You can’t forbid them to learn: The politics of education aid
“You can’t forbid them to learn; knowledge belongs to all men.”
― Karamakate: The Embrace of the Serpent
I was fortunate to go to a lunch with H. S. Bhola when he visited South Africa in the early 1990s. He made a remark that has always stuck with me; I trust it remains relatively unembellished in my memory. When asked about education in China, he admired its increasing reach and organisation but wondered “if a system that did not allow plenty of room for endless pointless confusion could ever be trusted.”46 It was a throwaway remark, which I understood not as a preference for confusion but as an expression of his commitment to critical enquiry in the Freirean sense. At the risk of seeming overly Gramscian, I have similar concerns about the notion of an international architecture for education that can be broken, or more to the point, fixed.
This frame switch relocates the narrative on prioritising FLN at the level of global education governance, revisiting assumptions of what this entails and who it involves. Girin refers to “the global education architecture” and to “a global education community.” Towards the end of his essay we get to see exactly who he regards them to be as he politely gives each of them homework. They include policymakers in LICS (i.e., national governments), the Global Partnership for Education, UNESCO, the World Bank, bilateral donors, CSOs, and NGOs.47 Girin thus addresses a primarily policy and finance decision-making but also decision-influencing global education community.
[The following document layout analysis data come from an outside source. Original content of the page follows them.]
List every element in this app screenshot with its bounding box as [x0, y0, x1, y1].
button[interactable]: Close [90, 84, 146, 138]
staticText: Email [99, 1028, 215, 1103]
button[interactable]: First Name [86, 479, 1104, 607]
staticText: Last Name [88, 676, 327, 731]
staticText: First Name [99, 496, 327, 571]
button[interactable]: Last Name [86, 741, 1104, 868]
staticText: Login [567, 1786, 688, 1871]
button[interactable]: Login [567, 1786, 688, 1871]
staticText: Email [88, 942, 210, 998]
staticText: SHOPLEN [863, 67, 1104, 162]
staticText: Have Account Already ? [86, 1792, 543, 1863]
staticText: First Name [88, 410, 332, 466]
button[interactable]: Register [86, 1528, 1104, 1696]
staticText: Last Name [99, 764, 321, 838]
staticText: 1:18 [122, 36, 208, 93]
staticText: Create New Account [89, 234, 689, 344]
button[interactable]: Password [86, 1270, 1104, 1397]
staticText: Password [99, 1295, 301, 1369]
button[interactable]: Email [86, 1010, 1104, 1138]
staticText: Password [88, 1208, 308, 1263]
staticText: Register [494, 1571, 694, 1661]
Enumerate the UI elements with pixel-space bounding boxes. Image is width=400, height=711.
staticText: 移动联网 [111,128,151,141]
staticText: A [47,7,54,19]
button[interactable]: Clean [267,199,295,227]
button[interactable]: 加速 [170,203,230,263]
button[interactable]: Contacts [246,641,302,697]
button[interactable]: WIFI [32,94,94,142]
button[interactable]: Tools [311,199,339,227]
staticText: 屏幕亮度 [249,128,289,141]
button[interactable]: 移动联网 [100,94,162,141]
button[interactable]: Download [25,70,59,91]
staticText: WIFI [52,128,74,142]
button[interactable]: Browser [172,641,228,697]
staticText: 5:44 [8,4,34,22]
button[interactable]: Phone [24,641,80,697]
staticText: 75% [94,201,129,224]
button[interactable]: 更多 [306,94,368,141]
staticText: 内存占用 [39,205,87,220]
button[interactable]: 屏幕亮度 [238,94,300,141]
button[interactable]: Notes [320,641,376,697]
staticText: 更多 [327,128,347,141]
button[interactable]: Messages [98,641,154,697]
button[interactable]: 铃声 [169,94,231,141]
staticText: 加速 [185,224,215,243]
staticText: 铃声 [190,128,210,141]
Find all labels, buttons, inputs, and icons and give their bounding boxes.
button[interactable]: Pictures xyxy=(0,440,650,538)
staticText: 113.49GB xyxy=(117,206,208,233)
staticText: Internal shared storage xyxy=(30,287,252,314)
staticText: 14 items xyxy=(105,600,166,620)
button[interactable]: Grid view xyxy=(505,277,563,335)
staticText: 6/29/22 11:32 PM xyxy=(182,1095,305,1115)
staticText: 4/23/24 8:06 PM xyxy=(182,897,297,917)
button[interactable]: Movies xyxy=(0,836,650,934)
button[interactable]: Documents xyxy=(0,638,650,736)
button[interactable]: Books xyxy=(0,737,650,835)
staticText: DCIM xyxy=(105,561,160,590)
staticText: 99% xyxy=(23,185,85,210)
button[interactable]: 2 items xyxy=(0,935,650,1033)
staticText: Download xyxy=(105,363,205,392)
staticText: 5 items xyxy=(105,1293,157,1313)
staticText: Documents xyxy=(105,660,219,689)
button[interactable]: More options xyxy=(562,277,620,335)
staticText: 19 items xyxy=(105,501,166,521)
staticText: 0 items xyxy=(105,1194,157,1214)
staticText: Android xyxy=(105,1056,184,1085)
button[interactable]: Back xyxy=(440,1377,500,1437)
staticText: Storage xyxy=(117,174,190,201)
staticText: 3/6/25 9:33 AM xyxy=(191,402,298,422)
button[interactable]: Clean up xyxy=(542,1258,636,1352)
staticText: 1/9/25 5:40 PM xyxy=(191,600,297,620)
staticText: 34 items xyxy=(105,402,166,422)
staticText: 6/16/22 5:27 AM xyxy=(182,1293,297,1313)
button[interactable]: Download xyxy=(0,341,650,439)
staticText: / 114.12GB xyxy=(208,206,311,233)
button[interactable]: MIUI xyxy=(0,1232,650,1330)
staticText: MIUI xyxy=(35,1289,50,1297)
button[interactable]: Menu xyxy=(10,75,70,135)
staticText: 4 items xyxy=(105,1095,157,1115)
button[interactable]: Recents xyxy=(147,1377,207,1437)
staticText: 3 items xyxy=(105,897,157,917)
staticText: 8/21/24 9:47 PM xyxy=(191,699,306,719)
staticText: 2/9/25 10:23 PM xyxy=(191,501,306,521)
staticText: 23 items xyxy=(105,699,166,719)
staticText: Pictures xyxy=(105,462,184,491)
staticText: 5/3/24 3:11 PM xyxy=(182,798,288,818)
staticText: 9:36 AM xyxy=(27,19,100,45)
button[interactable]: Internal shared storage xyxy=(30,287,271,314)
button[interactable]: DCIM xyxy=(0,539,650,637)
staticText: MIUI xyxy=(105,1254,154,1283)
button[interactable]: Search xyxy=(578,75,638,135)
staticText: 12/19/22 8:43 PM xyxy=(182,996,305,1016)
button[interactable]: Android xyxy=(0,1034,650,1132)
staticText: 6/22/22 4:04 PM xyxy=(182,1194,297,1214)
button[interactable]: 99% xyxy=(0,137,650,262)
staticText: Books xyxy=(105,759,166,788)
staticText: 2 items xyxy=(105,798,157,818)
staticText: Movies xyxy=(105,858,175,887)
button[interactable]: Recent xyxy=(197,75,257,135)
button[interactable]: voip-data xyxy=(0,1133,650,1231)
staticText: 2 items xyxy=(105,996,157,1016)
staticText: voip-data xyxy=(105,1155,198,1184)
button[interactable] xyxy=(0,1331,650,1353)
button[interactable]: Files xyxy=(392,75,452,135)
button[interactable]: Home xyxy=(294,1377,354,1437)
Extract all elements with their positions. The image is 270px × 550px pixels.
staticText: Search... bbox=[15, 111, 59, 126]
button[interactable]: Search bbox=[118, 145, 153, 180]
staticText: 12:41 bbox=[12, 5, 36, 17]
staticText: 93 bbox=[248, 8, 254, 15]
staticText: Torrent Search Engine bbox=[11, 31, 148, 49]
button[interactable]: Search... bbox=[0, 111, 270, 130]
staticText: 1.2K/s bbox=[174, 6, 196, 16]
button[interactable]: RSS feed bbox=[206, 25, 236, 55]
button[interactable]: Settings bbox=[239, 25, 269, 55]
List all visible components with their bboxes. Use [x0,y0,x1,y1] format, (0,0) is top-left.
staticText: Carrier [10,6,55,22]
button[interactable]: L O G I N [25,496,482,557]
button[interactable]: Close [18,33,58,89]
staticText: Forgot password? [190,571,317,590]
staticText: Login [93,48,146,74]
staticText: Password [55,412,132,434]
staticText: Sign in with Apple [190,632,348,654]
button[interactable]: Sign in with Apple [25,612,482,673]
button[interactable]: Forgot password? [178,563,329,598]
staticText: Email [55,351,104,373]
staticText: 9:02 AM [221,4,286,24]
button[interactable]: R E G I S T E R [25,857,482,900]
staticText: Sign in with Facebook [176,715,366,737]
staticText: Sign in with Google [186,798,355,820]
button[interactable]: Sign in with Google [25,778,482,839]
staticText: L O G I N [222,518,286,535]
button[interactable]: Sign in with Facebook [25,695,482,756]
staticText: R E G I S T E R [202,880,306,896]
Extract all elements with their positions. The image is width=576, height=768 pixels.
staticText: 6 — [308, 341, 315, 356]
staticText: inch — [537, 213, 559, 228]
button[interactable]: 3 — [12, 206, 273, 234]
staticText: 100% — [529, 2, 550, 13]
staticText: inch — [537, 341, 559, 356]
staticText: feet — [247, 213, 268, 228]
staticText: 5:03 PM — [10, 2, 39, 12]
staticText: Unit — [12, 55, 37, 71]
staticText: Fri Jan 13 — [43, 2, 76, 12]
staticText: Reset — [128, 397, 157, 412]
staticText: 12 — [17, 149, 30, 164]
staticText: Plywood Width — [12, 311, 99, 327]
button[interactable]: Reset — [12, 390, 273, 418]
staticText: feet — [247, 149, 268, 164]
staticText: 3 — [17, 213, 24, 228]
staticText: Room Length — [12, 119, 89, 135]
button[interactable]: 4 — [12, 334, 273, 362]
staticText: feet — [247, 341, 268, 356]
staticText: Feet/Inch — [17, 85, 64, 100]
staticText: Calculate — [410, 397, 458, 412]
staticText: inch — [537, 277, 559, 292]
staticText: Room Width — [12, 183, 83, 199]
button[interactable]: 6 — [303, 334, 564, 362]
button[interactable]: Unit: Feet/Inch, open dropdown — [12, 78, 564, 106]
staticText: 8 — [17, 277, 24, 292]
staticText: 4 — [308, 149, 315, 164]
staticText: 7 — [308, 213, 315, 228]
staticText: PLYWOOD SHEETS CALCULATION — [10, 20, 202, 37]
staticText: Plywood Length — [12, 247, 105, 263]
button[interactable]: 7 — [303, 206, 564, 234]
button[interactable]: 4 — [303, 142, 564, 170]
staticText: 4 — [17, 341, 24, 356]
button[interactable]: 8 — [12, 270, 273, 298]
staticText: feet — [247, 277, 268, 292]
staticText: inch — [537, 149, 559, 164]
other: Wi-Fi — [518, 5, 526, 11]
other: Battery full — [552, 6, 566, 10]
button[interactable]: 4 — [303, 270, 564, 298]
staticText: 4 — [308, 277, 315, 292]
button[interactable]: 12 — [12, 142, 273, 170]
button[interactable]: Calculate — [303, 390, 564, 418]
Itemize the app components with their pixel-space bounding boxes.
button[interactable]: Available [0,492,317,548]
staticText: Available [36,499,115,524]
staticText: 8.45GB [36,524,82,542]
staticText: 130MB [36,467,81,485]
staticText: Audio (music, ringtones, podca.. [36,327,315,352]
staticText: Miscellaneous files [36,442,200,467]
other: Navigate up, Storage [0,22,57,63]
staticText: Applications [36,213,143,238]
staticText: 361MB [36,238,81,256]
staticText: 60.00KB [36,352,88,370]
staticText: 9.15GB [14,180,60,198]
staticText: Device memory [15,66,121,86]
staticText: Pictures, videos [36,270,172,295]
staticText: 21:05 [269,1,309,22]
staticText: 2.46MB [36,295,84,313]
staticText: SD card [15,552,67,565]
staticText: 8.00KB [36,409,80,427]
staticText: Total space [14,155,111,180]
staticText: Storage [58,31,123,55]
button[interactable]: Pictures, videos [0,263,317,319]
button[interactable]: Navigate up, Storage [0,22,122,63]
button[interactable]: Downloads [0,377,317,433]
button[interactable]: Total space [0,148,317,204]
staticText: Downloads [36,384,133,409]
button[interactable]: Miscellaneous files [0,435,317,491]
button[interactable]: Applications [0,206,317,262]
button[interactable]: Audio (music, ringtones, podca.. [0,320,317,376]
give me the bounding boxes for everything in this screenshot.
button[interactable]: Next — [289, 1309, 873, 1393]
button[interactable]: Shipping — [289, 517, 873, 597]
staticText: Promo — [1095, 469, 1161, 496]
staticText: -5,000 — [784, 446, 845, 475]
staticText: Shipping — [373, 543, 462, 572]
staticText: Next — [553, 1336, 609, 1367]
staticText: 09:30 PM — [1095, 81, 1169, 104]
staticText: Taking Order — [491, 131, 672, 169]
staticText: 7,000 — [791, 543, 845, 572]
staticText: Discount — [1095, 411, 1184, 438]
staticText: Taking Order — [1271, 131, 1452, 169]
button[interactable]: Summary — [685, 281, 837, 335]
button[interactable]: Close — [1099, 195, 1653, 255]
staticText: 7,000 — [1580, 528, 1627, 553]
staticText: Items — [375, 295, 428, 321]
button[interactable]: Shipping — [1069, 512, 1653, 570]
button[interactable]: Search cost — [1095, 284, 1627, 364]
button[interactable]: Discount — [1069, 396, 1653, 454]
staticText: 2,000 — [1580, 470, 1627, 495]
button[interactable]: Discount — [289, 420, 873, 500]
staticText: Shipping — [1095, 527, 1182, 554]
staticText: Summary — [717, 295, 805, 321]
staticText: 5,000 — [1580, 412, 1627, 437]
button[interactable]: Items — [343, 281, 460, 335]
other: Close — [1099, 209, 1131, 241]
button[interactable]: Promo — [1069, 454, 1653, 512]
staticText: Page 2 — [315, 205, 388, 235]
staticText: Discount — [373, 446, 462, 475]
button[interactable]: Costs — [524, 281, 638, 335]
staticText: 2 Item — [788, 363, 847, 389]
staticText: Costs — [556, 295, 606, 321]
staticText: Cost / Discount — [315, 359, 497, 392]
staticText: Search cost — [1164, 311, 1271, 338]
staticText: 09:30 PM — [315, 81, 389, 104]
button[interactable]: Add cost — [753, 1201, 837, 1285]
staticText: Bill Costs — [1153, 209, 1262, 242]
For the bulk of his essay, however, Girin draws on Nicholas Burnett’s grumpy account of a broken international education architecture.48 For Burnett, this includes “the set of international agencies and institutions, official and unofficial, public and private that receive international resources to support countries’ educational development.” In a lengthy footnote, Burnett tweaks this definition to include “bodies that set and follow international policy for education,” (my emphasis) he then adds teachers and teachers’ unions, private schools, and others in a long, what he calls a “non-exhaustive” list, which seems to imply almost everyone except, curiously, national governments.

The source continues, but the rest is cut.